Wednesday, October 19, 2016

The house of noisy machines

The clothes dryer just sang to me to inform me that it had stopped.  The clothes were not dry, so I reset the dryer for more time.  As it started, the noise started again.  There are bad bearings on the dryer drum, so it makes a squeaky noise.

I walked past my husbands computer, as he is doing whatever it is he is doing, and his computer has this high pitched whine.  But you stop hearing it after a while.

Most of the noisy machines in my house only make a noise to alert me that there is something I must do, like get the food out of the microwave or oven, or get the dishes out of the dishwasher, or move the clothes from the washer to the dryer, or fold the clothes in the dryer.

But for the last few months, I have these two noisy machines keeping a symphony playing in the background of my days.

Mostly I've stopped noticing the noisy machines, but last night my daughter was visiting and asked about the dryer noise, so I'm hearing it again.  And once I started hearing the dryer noise again, the computer noise intruded.

And it made me think about how nothing and everything is normal.  I know that the dryer shouldn't make that noise, and my husband purchased the repair parts to fix it, but it hasn't been done yet.  I know the computer shouldn't make that noise.  I have no idea why it is making it, but not my computer, not mine to troubleshoot or fix. Because the noises have been with me for so long, I had stopped hearing them until they were pointed out to me.

We all get used to things the way they are.  It often takes someone else to point something out to us as unusual if it is part of our everyday landscape.  And just like the squeaks and whines of equipment and machinery can become part of our normal, so too can the sounds of meanness, and prejudice, and hate.  And that is just plain scary.

I've been thinking a lot lately about how far acceptable behavior standards have fallen.  My husband and I were in a casino two weeks ago today, and there were a couple of young men in the same area as we were.  They were dropping curses, including the "f" bomb, loudly and frequently.  My husband and I moved to another area to get away from them.  But then we discussed how not too many years ago, they would have been asked to leave by security.

When we stop hearing offensive speech as offensive, our normal has shifted to include that type of speech as normal.

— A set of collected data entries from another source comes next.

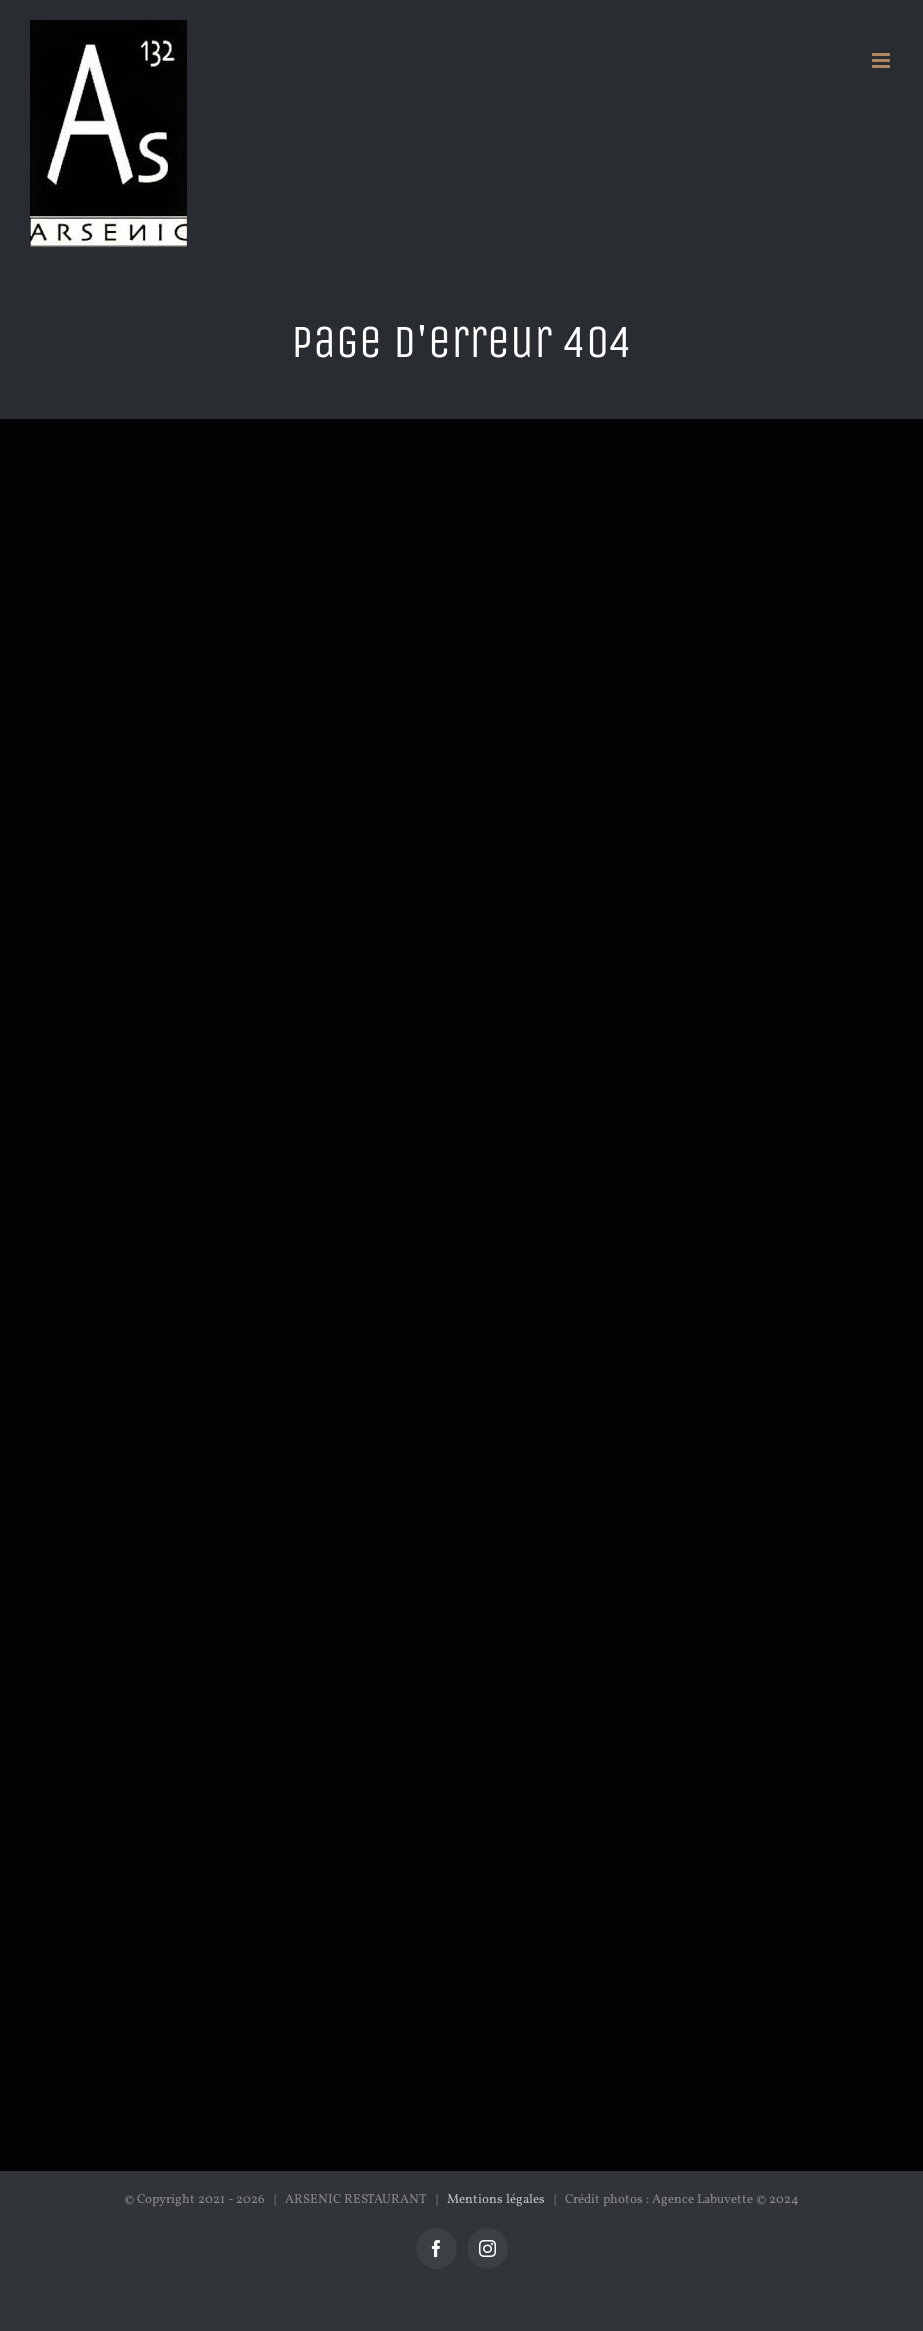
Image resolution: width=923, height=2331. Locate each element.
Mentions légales (496, 2200)
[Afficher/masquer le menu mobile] (882, 60)
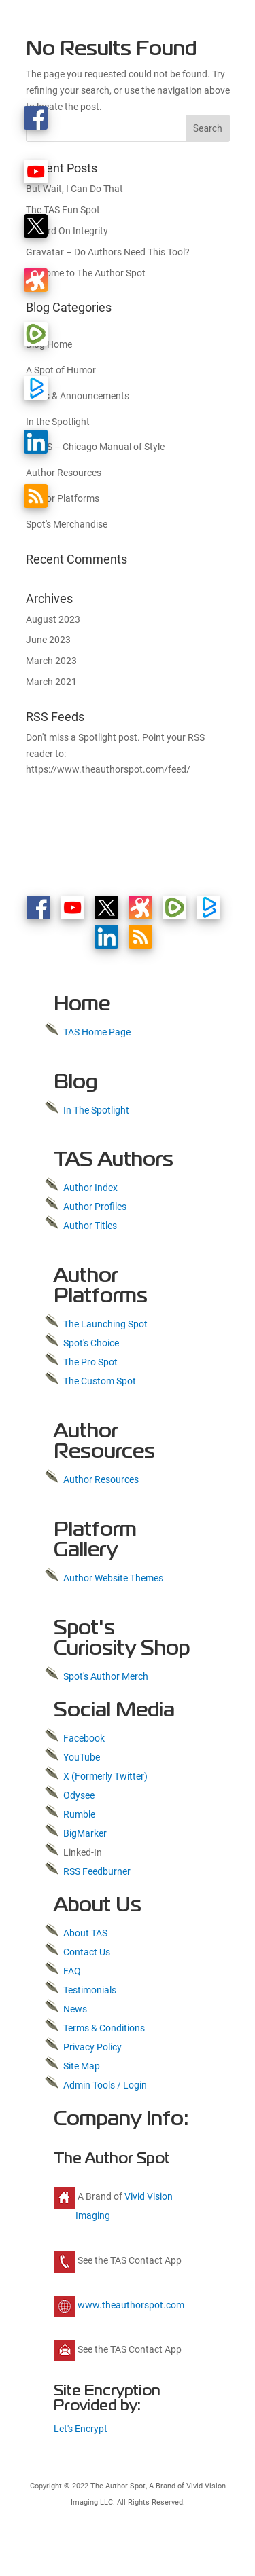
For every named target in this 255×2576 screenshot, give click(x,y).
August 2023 (53, 619)
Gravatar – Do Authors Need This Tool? (108, 251)
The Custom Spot (99, 1381)
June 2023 (48, 639)
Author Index (90, 1187)
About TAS (85, 1933)
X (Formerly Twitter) (105, 1776)
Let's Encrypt (80, 2428)
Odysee (79, 1795)
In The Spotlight (96, 1110)
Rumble (79, 1814)
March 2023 (51, 660)
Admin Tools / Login (105, 2085)
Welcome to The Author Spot (86, 273)
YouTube (81, 1757)
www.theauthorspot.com (129, 2305)
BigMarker (85, 1833)
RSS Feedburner (97, 1871)
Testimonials (89, 1990)
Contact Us (86, 1952)
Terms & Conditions (104, 2028)
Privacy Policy (92, 2047)
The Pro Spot (90, 1362)
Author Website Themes (113, 1577)
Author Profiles (94, 1206)
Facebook (84, 1738)
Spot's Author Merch (105, 1676)
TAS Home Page (97, 1032)
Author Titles (90, 1225)
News (75, 2009)
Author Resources (101, 1479)
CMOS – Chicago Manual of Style (95, 446)
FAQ (72, 1971)
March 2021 (51, 681)
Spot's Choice (91, 1343)
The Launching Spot (105, 1324)
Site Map (81, 2066)
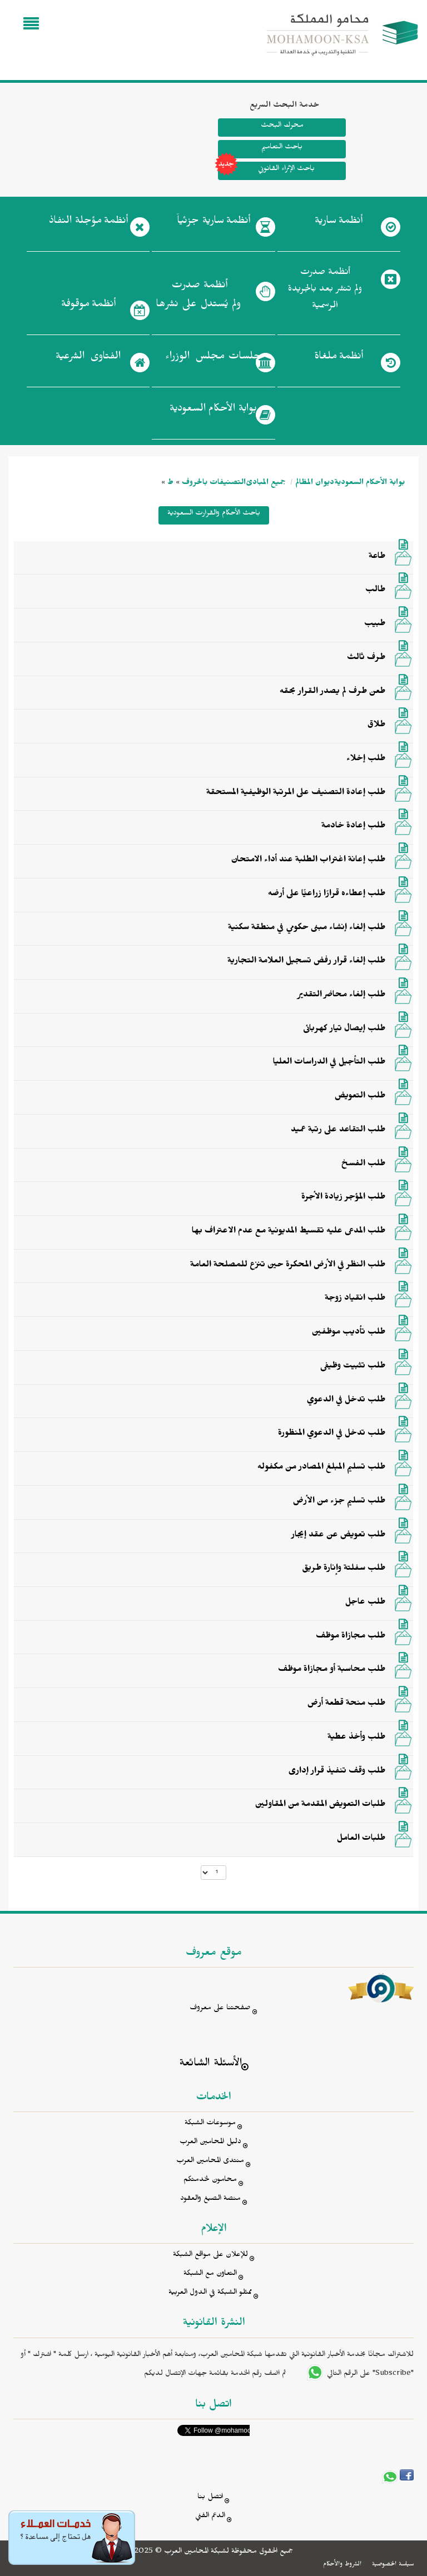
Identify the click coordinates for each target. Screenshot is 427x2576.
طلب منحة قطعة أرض (346, 1704)
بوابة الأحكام (213, 410)
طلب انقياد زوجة (355, 1299)
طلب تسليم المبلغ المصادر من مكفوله (321, 1468)
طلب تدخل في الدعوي (346, 1401)
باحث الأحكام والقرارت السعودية (213, 514)
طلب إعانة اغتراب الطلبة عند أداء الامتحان (308, 861)
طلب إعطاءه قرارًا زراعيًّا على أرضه (326, 895)
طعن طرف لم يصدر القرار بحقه (332, 692)
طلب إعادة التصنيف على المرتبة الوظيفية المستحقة (295, 793)
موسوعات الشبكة (210, 2124)
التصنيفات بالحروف (214, 483)
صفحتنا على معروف (220, 2009)
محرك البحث (281, 126)
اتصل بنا (210, 2498)
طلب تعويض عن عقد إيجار (338, 1536)
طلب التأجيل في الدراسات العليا (329, 1063)
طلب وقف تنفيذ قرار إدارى (337, 1772)
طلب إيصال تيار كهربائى (344, 1030)
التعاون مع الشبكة (210, 2274)
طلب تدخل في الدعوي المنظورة (331, 1434)
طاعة (377, 557)
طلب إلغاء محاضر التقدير (341, 996)
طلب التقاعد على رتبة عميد (338, 1131)
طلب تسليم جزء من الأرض (339, 1502)
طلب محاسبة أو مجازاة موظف (331, 1670)
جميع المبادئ (266, 483)
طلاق (376, 726)
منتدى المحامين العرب (210, 2161)
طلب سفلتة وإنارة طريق (343, 1569)
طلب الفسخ (363, 1165)
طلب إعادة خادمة (353, 827)
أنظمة (339, 222)
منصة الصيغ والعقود (210, 2199)
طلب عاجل (365, 1603)
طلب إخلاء (365, 760)
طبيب (374, 625)
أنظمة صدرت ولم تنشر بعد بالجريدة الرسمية (325, 290)
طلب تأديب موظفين (348, 1333)
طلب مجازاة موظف (350, 1637)
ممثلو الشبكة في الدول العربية (210, 2293)
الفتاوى (88, 358)
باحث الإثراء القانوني (266, 171)
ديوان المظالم (314, 483)
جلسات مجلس (213, 358)
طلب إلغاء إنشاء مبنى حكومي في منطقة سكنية (306, 928)
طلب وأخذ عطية (356, 1738)
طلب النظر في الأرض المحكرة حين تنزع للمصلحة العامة (287, 1266)
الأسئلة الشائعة (210, 2064)
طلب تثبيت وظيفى (352, 1367)
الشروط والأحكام (342, 2565)
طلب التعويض (360, 1097)
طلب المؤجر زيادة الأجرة (343, 1198)
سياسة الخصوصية (393, 2565)
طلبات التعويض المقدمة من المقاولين (320, 1805)
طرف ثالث (366, 658)
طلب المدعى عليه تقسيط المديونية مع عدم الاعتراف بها (288, 1232)
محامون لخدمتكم (210, 2180)
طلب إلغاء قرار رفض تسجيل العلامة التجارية (306, 962)
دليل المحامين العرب (210, 2143)
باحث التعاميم (281, 148)
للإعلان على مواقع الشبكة (210, 2255)
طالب (375, 591)
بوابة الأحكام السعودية (369, 483)
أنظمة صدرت (198, 298)
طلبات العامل (361, 1839)
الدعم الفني (210, 2517)
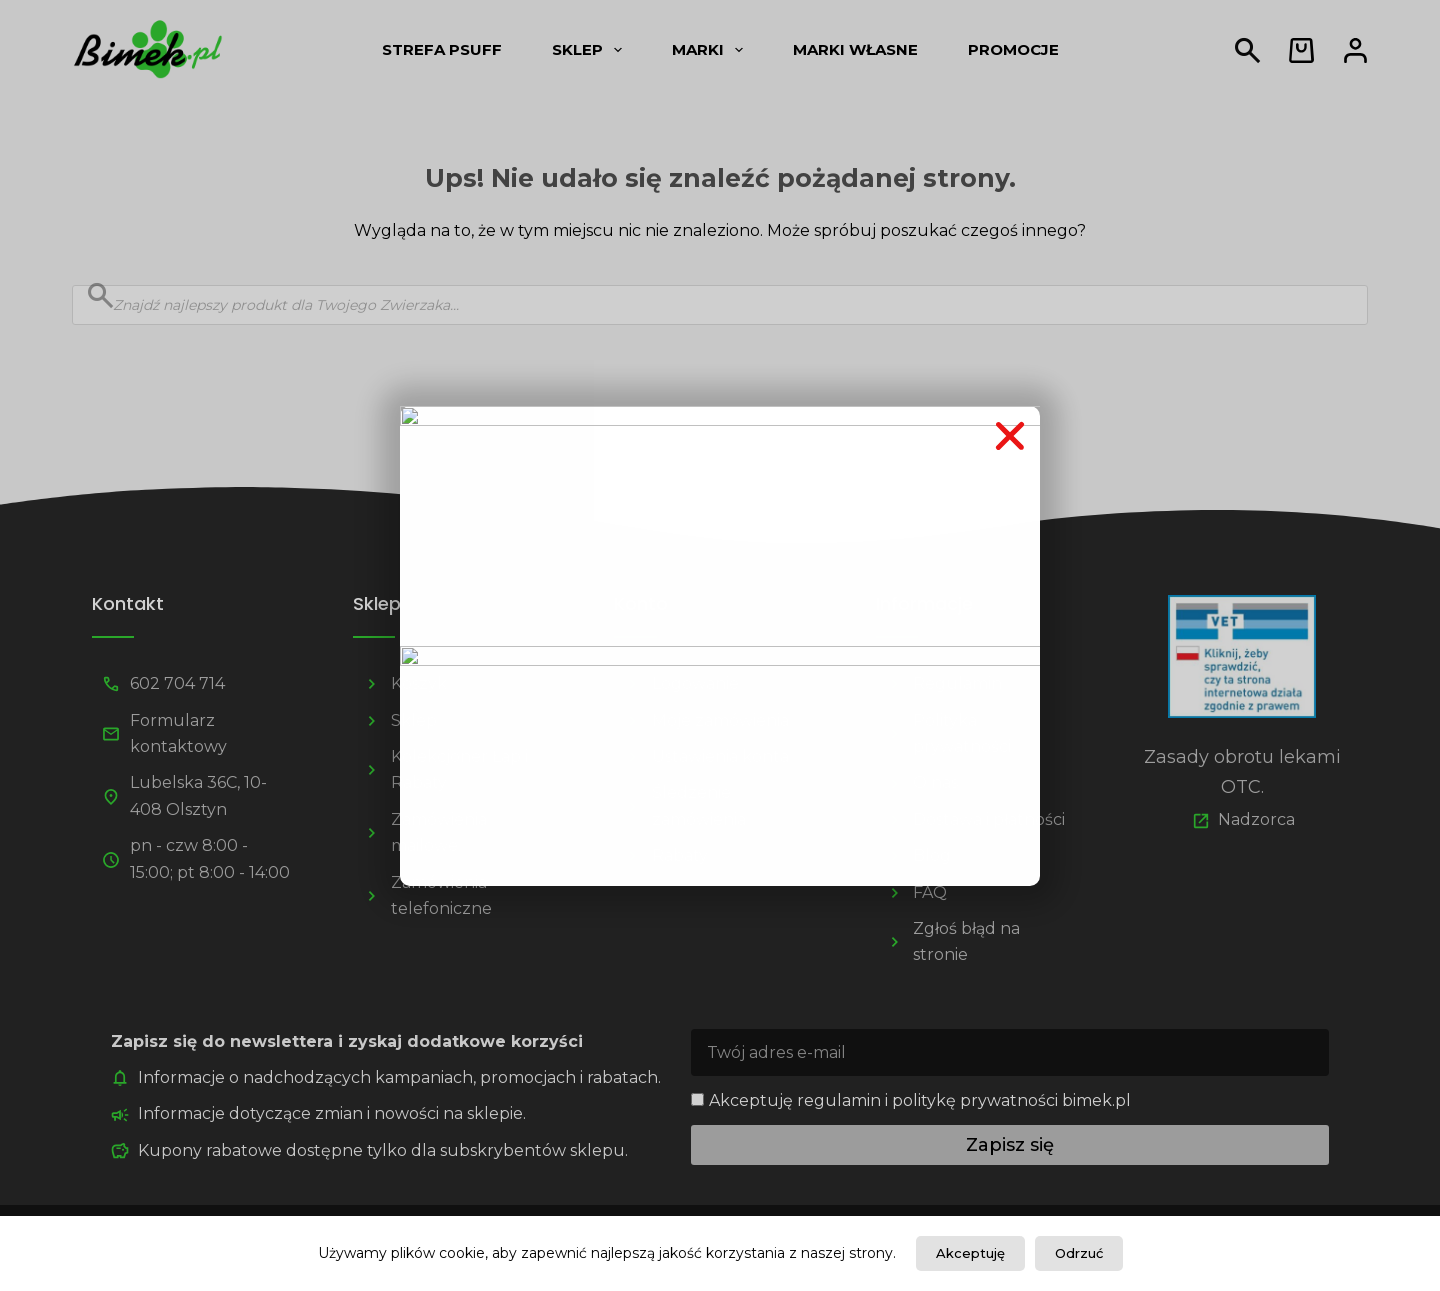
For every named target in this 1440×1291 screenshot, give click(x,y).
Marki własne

And it makes me sad.  Because I don't want to live in a society where loud profanity is normal.  I accept that many people lose their composure and use profane language.  I forgive everyone that has done that in my presence.  But these guys hadn't lost their composure.  They just seemed to have a vocabulary limited to profanity and articles.

I see social media posts full of profanity.  Why?  There are so many words in the English language to choose from.  Better words.  More descriptive words.  Why fall into the lazy trap of profanity?

I try to refrain from cursing and profanity, and I fail at times.  Stubbing my toe in the middle of the night is almost guaranteed to elicit profane language from me.  I wish I could do better.

But when awake and alert, I should try harder to speak in such a way that I do not make any listener uncomfortable.  And that goes beyond the words I use to the things I talk about.

There is plenty to talk about in public, when you can be overheard, that is not going to make anyone feel uncomfortable.  That is another decline in behavior I have observed.   So many people loudly and proudly discuss things in public that used to be expected to be discussed in private.

I was raised that polite conversation did not include religion, politics or sex, and it seems like I can't go to the grocery store, or a restaurant, or to a casino, or to a museum, or to a park, or to a sporting event, or to an airport without hearing a conversation on one of those topics.

Doesn't anybody read books anymore?  Or watch TV? Or go to the theater? Or listen to music? Or have hobbies?

I want to live in a world where out of respect for one another, in public we discuss benign, uniting topics, and we save divisive topics for private conversations with people we are in good relationships with.   Because good relationships can stand the tension of disagreement as long as it is respectful disagreement.

I wonder how many people have left a public place, or gone home and cried because of what they have overheard.  That is not the normal I want.  I don't think that is a healthy normal for society.

So please, when in public, think before you speak.  When on social media, think before you post.  (Actually, I recommend always thinking before you speak, but in the privacy of your home, or a friend's home, there is more latitude for the subject matter.)  Is it true, is it kind, is it necessary?   Is the topic I'm discussing likely to cause anxiety or pain to someone listening?  If my mother overheard, would I be embarrassed?  If my boss overheard, would I be embarrassed?  If my child overheard, would I be embarrassed? If this conversation was recorded and played back in front of my church congregation, would I be embarrassed?

If most people adopted a normal that kept public places free from hurtful, hateful, exclusionary and profane speech, that would be our society's normal.  And I think that would be a very good thing.